We know a select few words and phrases. Both Nick and I know how to navigate a taxi with directions of straight, left, right, stop, here, there....and we both know our numbers. Knowing your numbers is key to not getting ripped off. One of the first phrases I was taught (and use almost daily) was búyào.
Búyào means "don't want", or "want not" in direct translation.
I use it in many situations. For example, someone goes to touch my kids faces or hands--I swat their hand away with a strong búyào to make my point. Do.Not.Touch.My.Kids. I also use it at the market, when my vendor asks if I need spinach this week, or when she tries to push a newly available vegetable my way. A quick sweet búyào does the trick.

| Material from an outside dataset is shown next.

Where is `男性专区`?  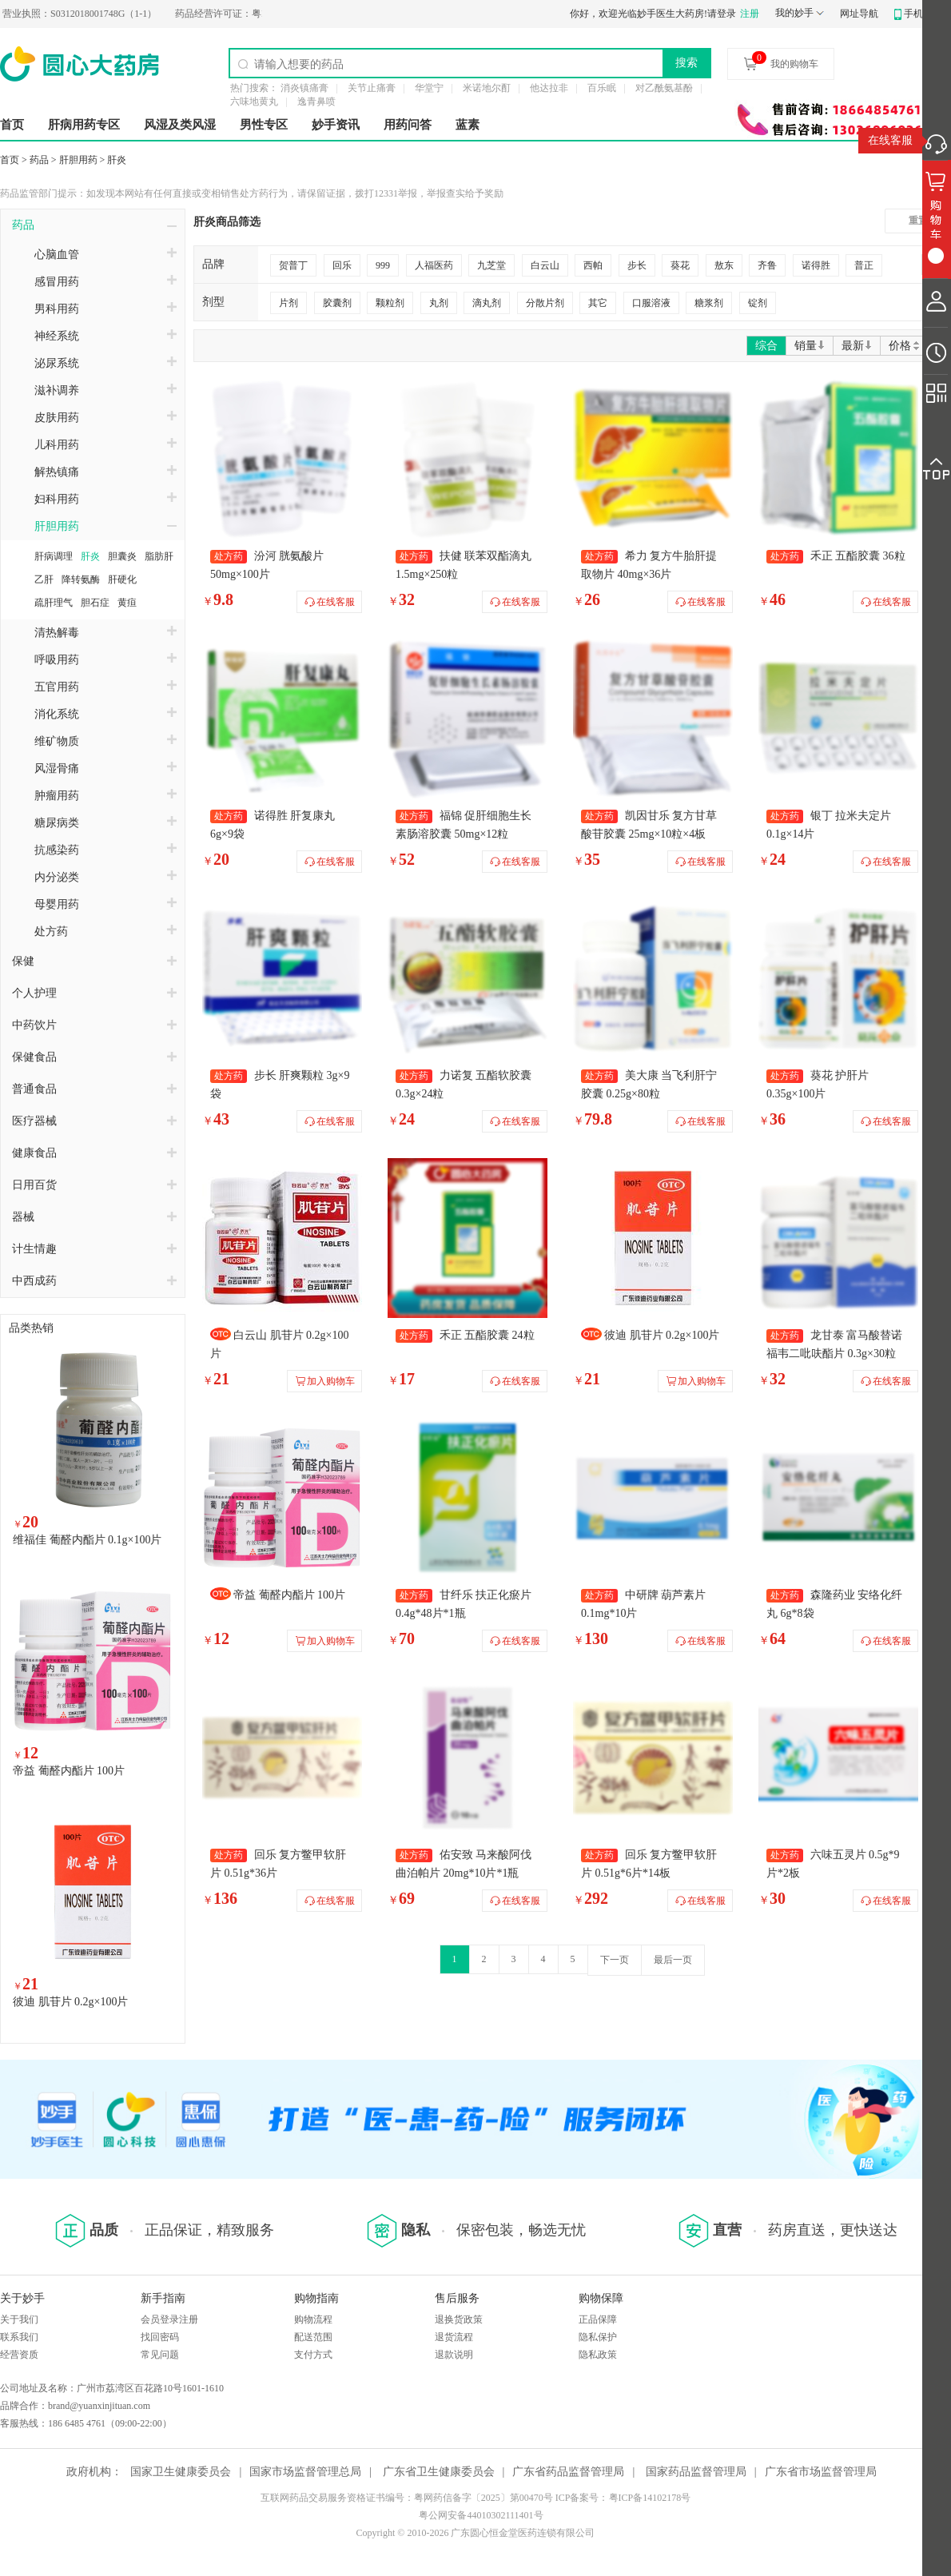 男性专区 is located at coordinates (264, 124). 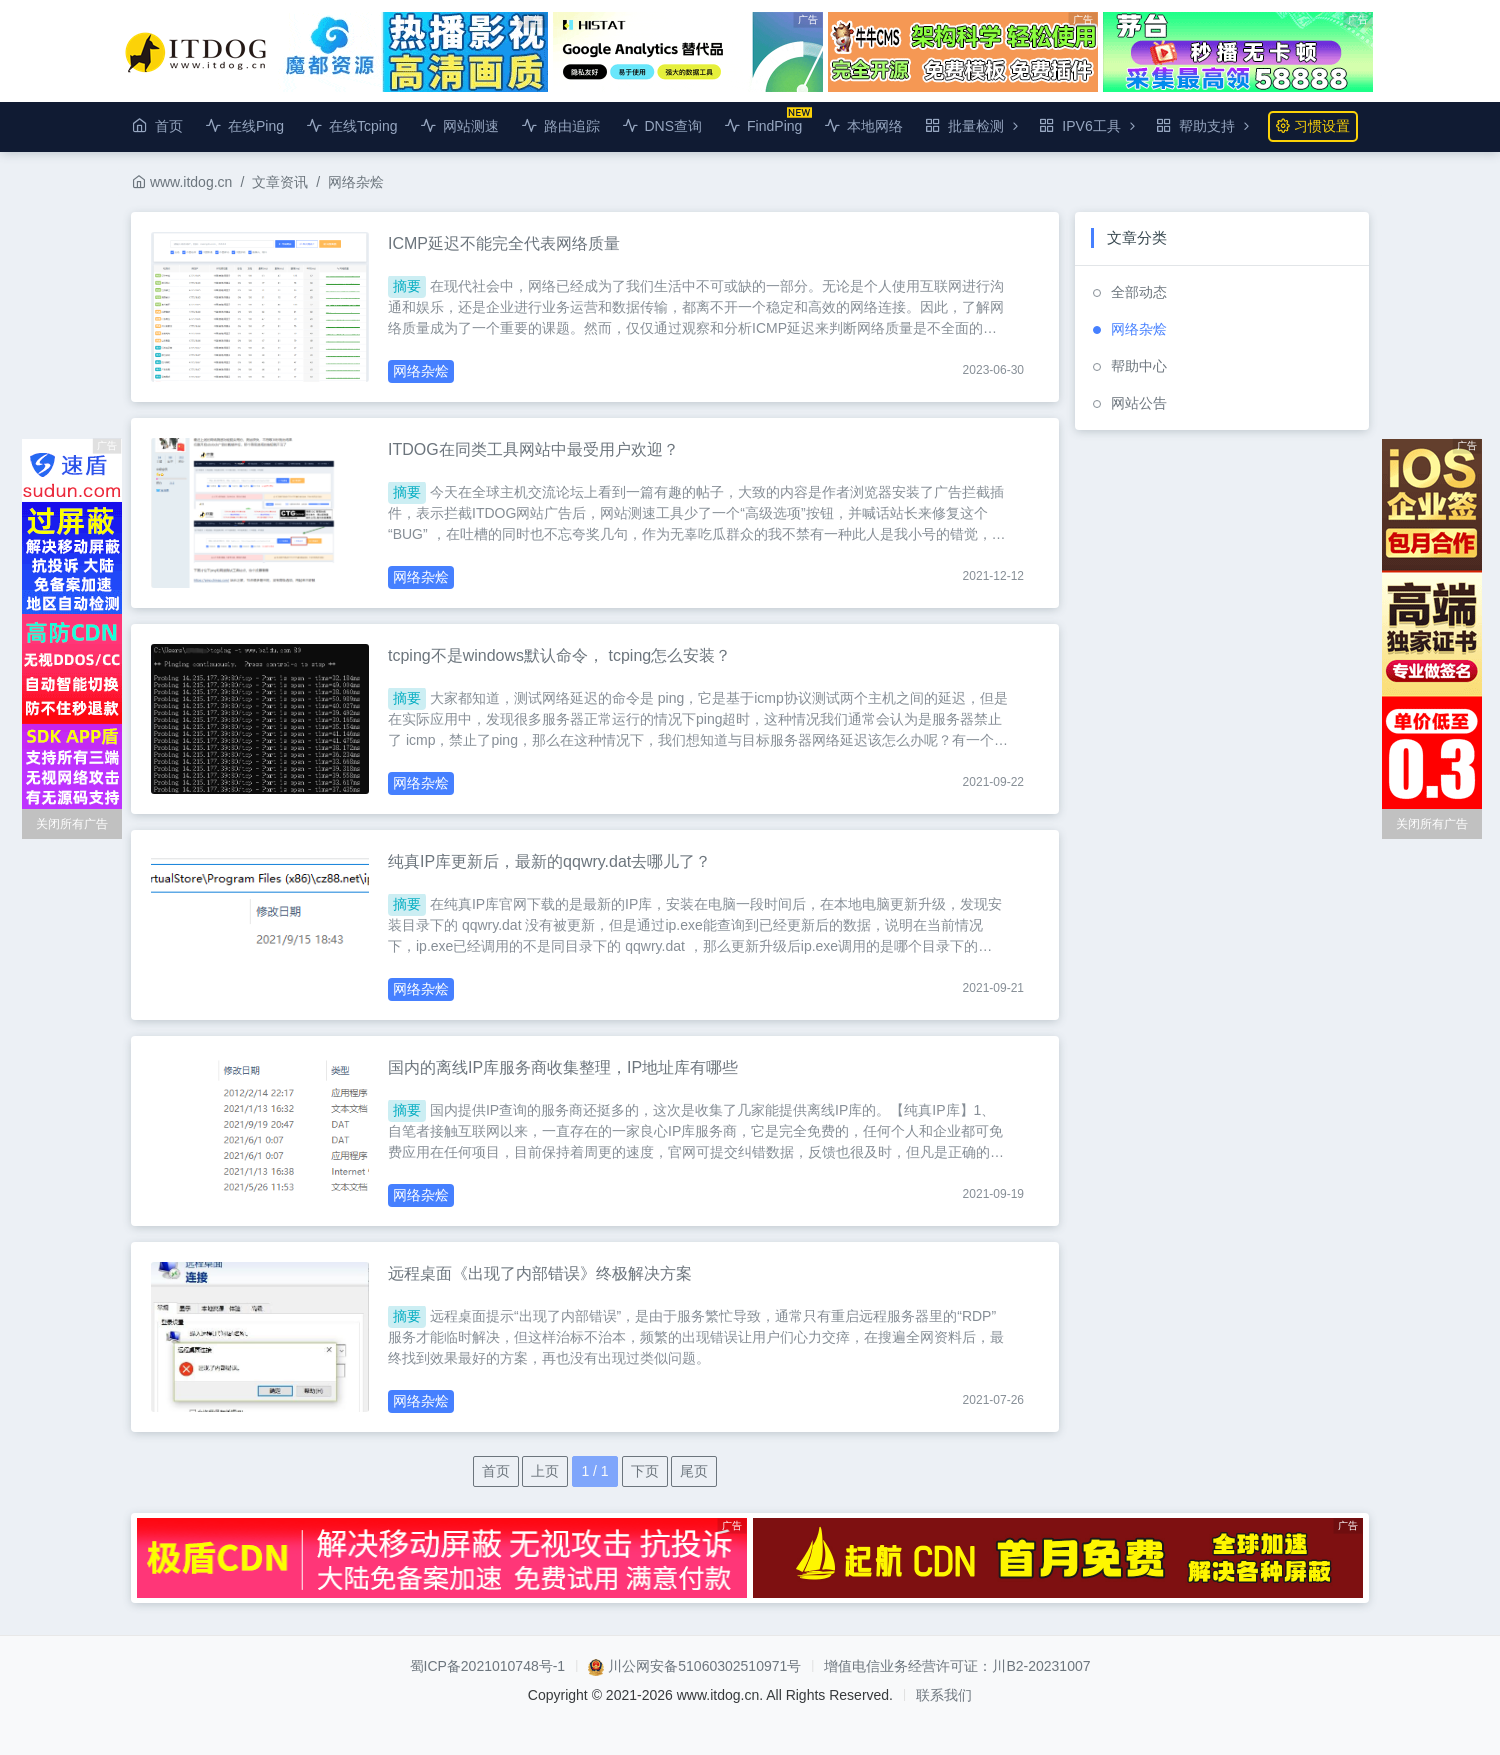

Well, turns out, someone has been listening and picking up on the uses of búyào, because Sal now answers us with búyào when he doesn't want/ or doesn't want to do something. His most popular use of the word is at dinner when we sit him in his chair, and he decides he doesn't want to eat what we've placed in front of him. He'll feverishly yell "all done, all done, all done...búyào búyào búyào!" to make his point. He also uses it when our ayi tries to get him to put pants on (Sal prefers a pants optional household) and I'll hear a búyào! from his room, followed by the chatter of my ayi, presumably warning him that he's going to get sick and die if he gets cold. Sal chatters back at her, but I don't know what he is saying. I don't think it's English or Mandarin. But, who knows? Maybe he has picked up more than we know.
It's pretty awesome to have evidence of what a sponge he is for learning. It's also a reminder for us (me especially) to watch the swear words I tend to let fly.
Last thing I want is my kid sounding like a sailor's spawn. Major búyào.